Exercise goal: Copy all lines in the data that contain the string "your".

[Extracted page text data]
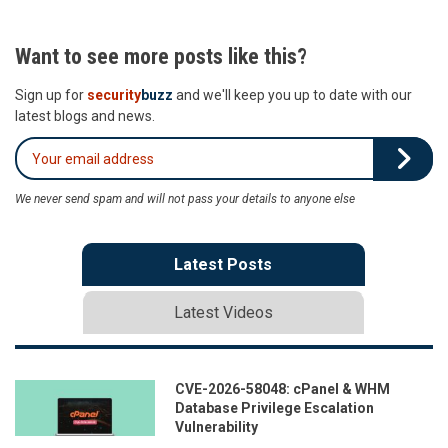
Want to see more posts like this?
Sign up for
security
buzz
and we'll keep you up to date with our
latest blogs and news.
We never send spam and will not pass your details to anyone else
Latest Posts
Latest Videos
CVE-2026-58048: cPanel & WHM
Database Privilege Escalation
Vulnerability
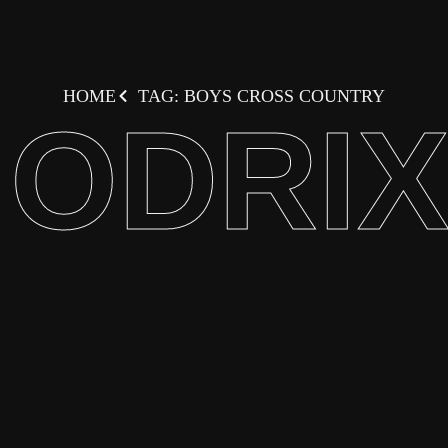
HOME
TAG: BOYS CROSS COUNTRY
ODRI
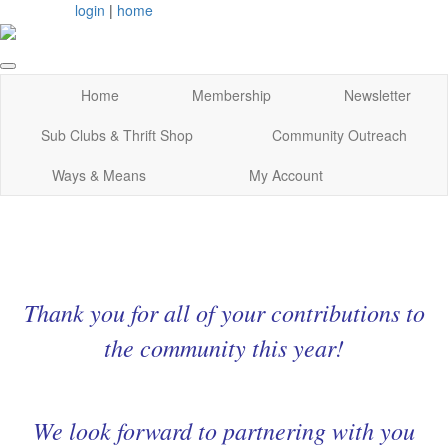
login
|
home
Home
Membership
Newsletter
Sub Clubs & Thrift Shop
Community Outreach
Ways & Means
My Account
Thank you for all of your contributions to
the community this year!
We look forward to partnering with you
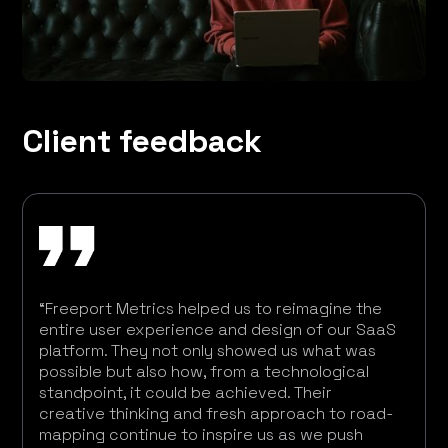
Client feedback
“Freeport Metrics helped us to reimagine the
entire user experience and design of our SaaS
platform. They not only showed us what was
possible but also how, from a technological
standpoint, it could be achieved. Their
creative thinking and fresh approach to road-
mapping continue to inspire us as we push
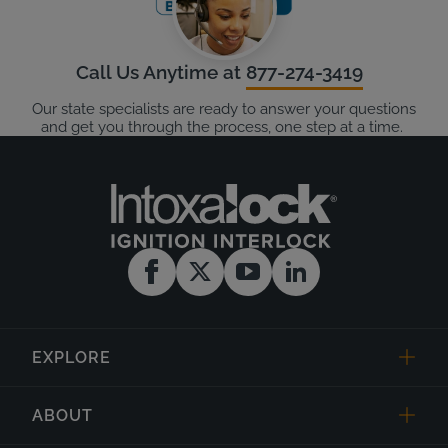
Call Us Anytime at
877-274-3419
Our state specialists are ready to answer your questions
and get you through the process, one step at a time.
EXPLORE
ABOUT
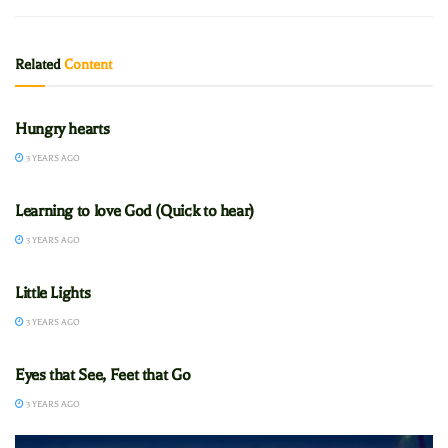
Related
Content
CADETS
Hungry hearts
3 YEARS AGO
CADETS
Learning to love God (Quick to hear)
3 YEARS AGO
CADETS
Little Lights
3 YEARS AGO
CADETS
Eyes that See, Feet that Go
3 YEARS AGO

Task result:
We never send spam and will not pass your details to anyone else
Thank you for all of your contributions to
Our state specialists are ready to answer your questions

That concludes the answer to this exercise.